Лидерства, особенно трудного для него по его человеческому складу – и вместе с тем неизбежного. Не фокус догадаться, что предвестием выпавших на долю Стрельцова бед стала ответственная жизнь уже в семнадцать лет у всех на виду – без сколько-нибудь надежных опор в чем-либо или в ком-либо.
Перегрузки премьерства и лидерства для юного существа, не созданного ни верховодить, ни подавлять чью-то волю – склонного, напротив, поддаваться любому влиянию, быть ведомым, управляемым и безотказным, – осложнили жизнь Стрельцова с первых шагов, которые у него несравненно удачнее получались на траве футбольного поля, чем на почве внефутбольного быта.
Общительный и безудержно компанейский парень, не признающий дистанций между людьми – и принятой в любом обществе субординации, – он был изначально обречен на невидимое другим (и едва ли осознанное тогда им самим) одиночество.
Одиночество это – после всего пережитого гордо, горько и молчаливо (без жалоб и обид) осознанное, но для окружающих по-прежнему незаметное – Стрельцов пронес через всю оставшуюся от ослепительной и жестокой к нему юности жизнь…
* * *
В послевоенном футболе создавался культ центрфорвардов – игрок с девятым номером на спине обязательно становился и героем кинофильмов про футбол, один из которых так и назывался – «Центр нападения». Фильмы делались совсем не на документальной основе, но публика все равно готова была видеть в «девятке» черты кого-либо из признанных премьеров атаки.
В реальном футболе выбор центрфорвардов был тогда на все вкусы.
И те, кто конструировал игру, – Григорий Федотов в ЦДКА (стелющийся, кошачий бег, пусть уже не столь стремительный, как до войны, но способный придать коварный разворот самому простенькому маневру, удар с пол-оборота по высоко летящему мячу и поэтому всегда неожиданный), Константин Бесков в «Динамо» (после войны он играл поэффективнее Федотова, много маневрировал по фронту атаки, увлекая за собой опекающего защитника, тем самым освобождая место для индивидуалиста-инсайда Карцева, иногда игравшего и в центре атаки), Борис Пайчадзе в тбилисском «Динамо» (он значил для своей команды то же самое, что значили для ее московских соперников Федотов и Бесков, но зритель-эстет, вне зависимости от клубных пристрастий, обожал великого грузина за артистичность его игрового поведения и факсимильность исполнения), Никита Симонян (в отличие от вышеназванных он начинал в послевоенном футболе, и с его приходом в «Спартак» связано возрождение самого любимого народом клуба; как игрок новых времен он был универсальнее предшественников, сложнее укладывался в принятое амплуа, ну и – забивал голы, забивал, забивал…).

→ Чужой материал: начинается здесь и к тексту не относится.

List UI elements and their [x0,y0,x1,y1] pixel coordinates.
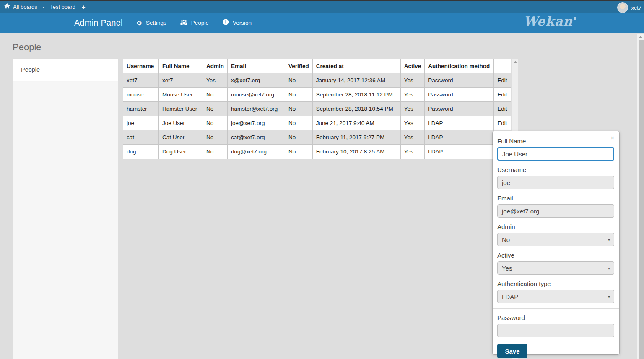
table-header-row: Username Full Name Admin Email Verified … [123,59,511,73]
table-cell: mouse [123,88,159,102]
table-cell: September 28, 2018 11:12 PM [312,88,400,102]
admin-sidebar: People [13,59,118,359]
people-icon [180,19,187,26]
username-value: joe [502,179,510,186]
table-cell: No [285,88,313,102]
table-cell: No [285,102,313,116]
nav-item-settings-label: Settings [146,20,166,26]
breadcrumb-board-name[interactable]: Test board [50,4,75,10]
col-verified: Verified [285,59,313,73]
edit-link[interactable]: Edit [494,102,511,116]
table-cell: joe@xet7.org [228,116,285,130]
nav-item-version[interactable]: Version [223,19,252,26]
col-admin: Admin [203,59,228,73]
table-cell: Mouse User [159,88,203,102]
username-label: Username [497,166,614,174]
save-button[interactable]: Save [497,344,527,358]
table-cell: No [203,145,228,159]
table-row: hamsterHamster UserNohamster@xet7.orgNoS… [123,102,511,116]
table-cell: Joe User [159,116,203,130]
nav-item-version-label: Version [233,20,252,26]
table-row: mouseMouse UserNomouse@xet7.orgNoSeptemb… [123,88,511,102]
table-cell: Hamster User [159,102,203,116]
add-board-icon[interactable]: + [82,3,86,10]
active-select[interactable]: Yes ▾ [497,261,614,275]
chevron-down-icon: ▾ [608,266,610,271]
nav-item-people-label: People [191,20,209,26]
page-scrollbar[interactable] [637,34,644,359]
wekan-logo: Wekan [524,14,576,29]
sidebar-item-people[interactable]: People [13,59,118,81]
admin-navbar: Admin Panel ⚙ Settings People Version We… [0,13,644,33]
table-cell: Yes [400,73,425,88]
table-cell: LDAP [425,145,494,159]
text-cursor [528,151,528,158]
table-cell: June 21, 2017 9:40 AM [312,116,400,130]
panel-divider [493,308,619,309]
table-cell: Yes [400,145,425,159]
edit-link[interactable]: Edit [494,116,511,130]
table-cell: hamster [123,102,159,116]
col-email: Email [228,59,285,73]
admin-label: Admin [497,223,614,231]
password-input[interactable] [497,324,614,337]
table-cell: No [285,116,313,130]
table-cell: hamster@xet7.org [228,102,285,116]
chevron-down-icon: ▾ [608,294,610,299]
col-created-at: Created at [312,59,400,73]
table-cell: Cat User [159,130,203,145]
table-cell: Yes [203,73,228,88]
breadcrumb: All boards - Test board + [4,3,86,10]
full-name-input[interactable]: Joe User [497,147,614,161]
table-cell: xet7 [159,73,203,88]
email-input: joe@xet7.org [497,204,614,218]
table-cell: Yes [400,116,425,130]
table-cell: No [285,130,313,145]
admin-select-value: No [502,236,510,243]
full-name-label: Full Name [497,137,614,146]
sidebar-item-label: People [21,66,40,73]
active-select-value: Yes [502,265,512,272]
table-cell: Yes [400,88,425,102]
table-row: xet7xet7Yesx@xet7.orgNoJanuary 14, 2017 … [123,73,511,88]
table-cell: x@xet7.org [228,73,285,88]
user-menu[interactable]: xet7 [617,2,641,13]
edit-link[interactable]: Edit [494,88,511,102]
close-icon[interactable]: × [611,135,614,141]
scroll-up-icon[interactable] [639,36,642,38]
home-icon[interactable] [4,3,10,10]
table-cell: No [285,73,313,88]
password-label: Password [497,314,614,322]
breadcrumb-separator: - [43,4,44,10]
table-cell: No [203,88,228,102]
table-cell: LDAP [425,130,494,145]
nav-item-people[interactable]: People [180,19,209,26]
table-cell: No [203,102,228,116]
table-cell: No [203,130,228,145]
scrollbar-thumb[interactable] [639,40,644,359]
auth-type-select-value: LDAP [502,293,518,300]
breadcrumb-all-boards[interactable]: All boards [13,4,37,10]
col-edit [494,59,511,73]
table-cell: cat@xet7.org [228,130,285,145]
info-icon [223,19,229,26]
edit-link[interactable]: Edit [494,73,511,88]
people-table: Username Full Name Admin Email Verified … [123,59,511,159]
table-cell: Dog User [159,145,203,159]
user-name: xet7 [631,5,641,11]
table-cell: September 28, 2018 10:54 PM [312,102,400,116]
auth-type-select[interactable]: LDAP ▾ [497,290,614,303]
avatar[interactable] [617,2,628,13]
col-auth-method: Authentication method [425,59,494,73]
scroll-up-icon[interactable] [514,61,517,63]
col-username: Username [123,59,159,73]
table-cell: dog@xet7.org [228,145,285,159]
table-cell: No [203,116,228,130]
chevron-down-icon: ▾ [608,237,610,242]
nav-item-settings[interactable]: ⚙ Settings [137,20,166,26]
full-name-value: Joe User [502,151,527,158]
admin-select[interactable]: No ▾ [497,233,614,246]
auth-type-label: Authentication type [497,280,614,288]
table-cell: Password [425,102,494,116]
table-cell: Yes [400,130,425,145]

И те, кто преуспевал в таранной игре, более понятной неискушенному зрителю, однако ценимой и знатоками (ведь нередки ситуации, когда только атлетического склада игроку удается быть по-настоящему убедительным в непосредственной близости к воротам противника), – Сергей Соловьев все в том же московском «Динамо» (быстрее всех бегущий «лось») и Александр Пономарев в «Торпедо» (невысокий крепыш, вероятно, в чисто атлетических статьях уступавший Соловьеву – как в технике и кругозоре он уступал Федотову, Бескову, Пайчадзе, – зато чаще всего превосходил их по бойцовским качествам и, случалось, опережал их в списке лучших). И, пожалуй, если бы не Стрельцов с Ивановым, прямолинейный хозяин на поле Пономарь так бы и остался навсегда эталоном торпедовского форварда.